When I was thirteen I finally saved enough of my own money to buy the purse I had been wanting. A burgundy all-in-one clutch style with a snap tab closure, wristlet strap, kiss lock coin purse with lots of photo sleeves and a spot for a check book. It was the very first purse I ever purchased. I excitedly showed my mother this treasure. I so wanted her to join me in the pleasure of my accomplishment in this step toward becoming a lady. But she didn’t.
Forty Two years later, I met a group of strangers who taught me about handbags. I learned about style, size, strap drop, organizational pockets, lining, closures, color and craftsmanship. I never imagined leather had so many variations. My preferences and observation of these ladies gave birth to an insatiable desire to carry my own version of a beautiful handbag. Given my handbag history, this shocked me.
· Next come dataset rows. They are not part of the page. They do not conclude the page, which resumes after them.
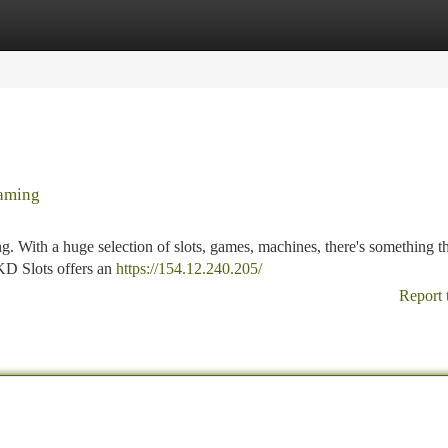
tegories
Register
Login
Gaming
ng. With a huge selection of slots, games, machines, there's something th
 KD Slots offers an
https://154.12.240.205/
Report 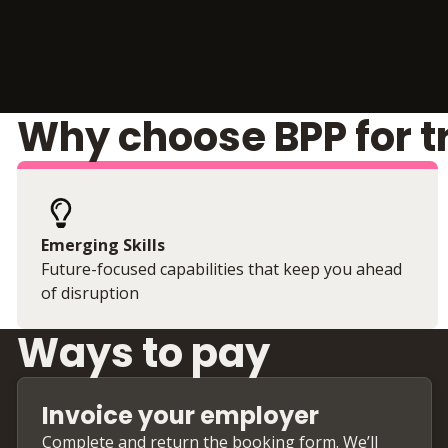
Why choose BPP for t
Emerging Skills
Future-focused capabilities that keep you ahead
of disruption
Ways to pay
Invoice your employer
Complete and return the booking form. We’ll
I knew I was not addicted to this, I had too many boundaries in place, I had too little space, and I didn’t want to own things I did not use. Still, I wondered how this new passion could be so intense this late in my life.
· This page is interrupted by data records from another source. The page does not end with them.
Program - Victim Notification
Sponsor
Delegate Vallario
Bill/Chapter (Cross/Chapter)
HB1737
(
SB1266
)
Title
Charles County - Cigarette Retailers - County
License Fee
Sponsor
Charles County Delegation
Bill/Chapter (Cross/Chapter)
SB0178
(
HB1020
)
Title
Then I noticed how ladies posted about their bags. “Who’s with you today?” “Starting my work week with this beauty!” “She’s finally here.” were frequent phrases accompanied by photos of a handbag in the passenger seat of a car, perched on a deck railing or in a garden of flowers. I heard the word “carry” over and over in reference to size and style. “I carry light”, “I carry everything but the kitchen sink”, “What are you carrying today?” And woven throughout the sales and discussion posts were bits and pieces of what some women carried in their personal lives. There were requests for prayer, fundraisers, kind words and generous deeds among these ladies who loved to carry beautiful handbags. This was intimately personal.
As I pondered these things I no longer struggled with why I or any of these women love to carry beautiful handbags. I know God made women to unveil beauty. I know our bodies are made for carrying things like babies and breast milk. We carry emotions and burdens for those we love. We carry painful broken promises, insults to our bodies and hearts. We carry laundry and groceries, job titles and expectations. We carry grief and loss. Love and hope. But for some of us, the pain and the promise never show the way it was intended. It is guarded, much like how some of us guard the opening of our handbags. It’s hidden by our beautiful distractions. We function our way through life with the accessories we’ve been given and the organizational systems included in our “bag.”
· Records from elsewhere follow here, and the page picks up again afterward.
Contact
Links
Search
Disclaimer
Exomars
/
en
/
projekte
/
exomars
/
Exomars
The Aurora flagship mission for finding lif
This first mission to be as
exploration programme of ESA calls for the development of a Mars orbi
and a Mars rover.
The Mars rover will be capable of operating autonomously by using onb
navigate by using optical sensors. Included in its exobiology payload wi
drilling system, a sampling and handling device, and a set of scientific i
But every woman wants to carry beauty. If that is in our physical beauty, our parenting, relationships, or careers people will see that. If it is hidden inside our brokenness and needs to be shown in our jewelry, clothing, shoes, or handbags people will see that as well. That is why we feel good when someone compliments what we carry on the outside. Because somewhere behind that jewelry, beneath that outfit, and inside that handbag is our beauty shinning through.
Don’t ever think those things make you more beautiful. You are one-of-a-kind, perhaps vintage, but never the less, “mint” in the eyes of your Maker. And it is YOU who give beauty to all that is around you, not the other way around.